Scambio di auguri in occasione della #Pasqua tra il Rabbino Capo di Roma, Rav Riccardo Di Segni, e Papa #LeoneXIV. “Desidero porgere, a Lei e alla cara Comunità Ebraica romana, i miei più sinceri auguri in occasione della festa di Pesach, dell’anno ebraico 5786 - scrive il Pontefice - nel tempo di grande tribolazione e sofferenza che stiamo attraversando, questa celebrazione, che ricorda la liberazione del popolo ebraico dalla schiavitù, rappresenta un passaggio dalle tenebre alla luce, una rinascita spirituale e una speranza attuale per ogni generazione prego affinché l’onnipotente, nella sua bontà e misericordia, benedica la vostra comunità e faccia crescere ed abbondare la nostra amicizia. Chag Sameach!”.
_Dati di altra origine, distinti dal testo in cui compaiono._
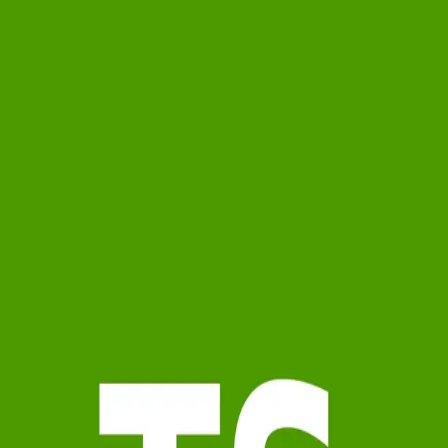
Terri Smock
4.9
(
18
)
Watson Realty Corp.
Write a Testimonial
Write a Testimonial
© 2024 Testimonial Tree, Inc.
All Rights Reserved. All trademarks, service marks, trade names,
trade dress, product names and logos appearing on this site are the
property of their respective owners. Any rights not expressly granted
are reserved.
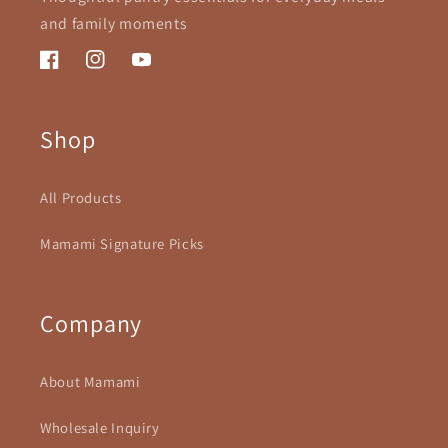
and family moments
Facebook
Instagram
YouTube
Shop
All Products
Mamami Signature Picks
Company
About Mamami
Wholesale Inquiry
“Quest’anno, come spesso accade, le date delle nostre Pasque si sovrappongono - scrive Di Segni -. È un anno difficile, con una #guerra che travolge persone, popoli e luoghi a noi molto cari. L’augurio di una buona Pasqua è anche quello di un tempo e un mondo migliore e riappacificato, con una sollecitazione che ci coinvolge tutti”.
“La #Pasqua non inizia dalla proclamazione della vittoria, ma dall’ascolto di una storia: una storia che affronta la morte per giungere alla vita. Dio non aspetta la fine della guerra: la vita risorge nel buio”. Con queste parole il Patriarca latino di #Gerusalemme, il cardinal Pierbattista Pizzaballa, ha aperto, al Santo Sepolcro, la veglia pasquale celebrata al mattino del Sabato Santo secondo i vincoli dello Statu quo.
Un rito segnato quest’anno dal peso del conflitto che continua a ferire la Terra Santa, evocato fin dalle prime battute dell’omelia. “Le porte sono ancora chiuse. Il silenzio è quasi assoluto, rotto forse dal rumore lontano di ciò che la guerra continua a seminare in questa terra santa e lacerata. Tuttavia, proprio qui, in questo luogo dove la morte è stata abitata da Dio, la Parola di Dio risuona più forte di ogni silenzio”, ha detto il cardinale, riconoscendo una fede “provata, fragile, forse stanca, eppure ancora in piedi. Non perché siamo forti, ma perché qui ci sostiene Qualcuno”. Nel cuore della celebrazione, il Patriarca ha richiamato il senso della Pasqua come immersione piena nel dolore umano: “Qui la morte non è stata evitata, né attenuata, ma affrontata fino in fondo. Dio non ha scelto una via di fuga, ma ha deciso di entrare nella condizione umana nella sua realtà più profonda”.
Parole che si intrecciano con l’attualità di una regione in cui “il dolore e la morte” restano esperienze quotidiane. Rievocando il racconto evangelico della risurrezione, Pizzaballa ha indicato nella pietra rotolata via il segno decisivo: “Questa scena non è un semplice dettaglio narrativo. È il cuore di un passaggio che scuote il mondo”. E ha aggiunto: “In questo momento sembra non ci sia nessuno che possa rotolare via le pietre delle tombe che la sofferenza per questa situazione di guerra continua a scavare”. Da qui l’attualità della domanda delle donne al sepolcro: “Chi ci rotolerà via la pietra”. “È la domanda di ogni ricerca di speranza quando sembra che non ci sia più nulla da fare”, ha spiegato, sottolineando che oggi essa “sale da tutta la Terra Santa e da ogni luogo del mondo segnato dalla violenza”. La risposta, ha rimarcato, non è teorica ma concreta: “La pietra è stata rotolata via. Non dalla nostra forza, ma dalla potenza dell’amore di Dio che è più forte della morte”.
Un annuncio che, secondo il patriarca, si compie “quando ancora era buio, quando ancora nessuno credeva possibile”. Per questo “Dio non aspetta che le nostre guerre finiscano per cominciare a far risorgere la vita. Comincia nel buio. Comincia nel silenzio. Comincia nel sepolcro ancora chiuso”. Nel contesto di una città “segnata dalla memoria della morte e oggi da tante divisioni”, Gerusalemme diventa così luogo di speranza concreta.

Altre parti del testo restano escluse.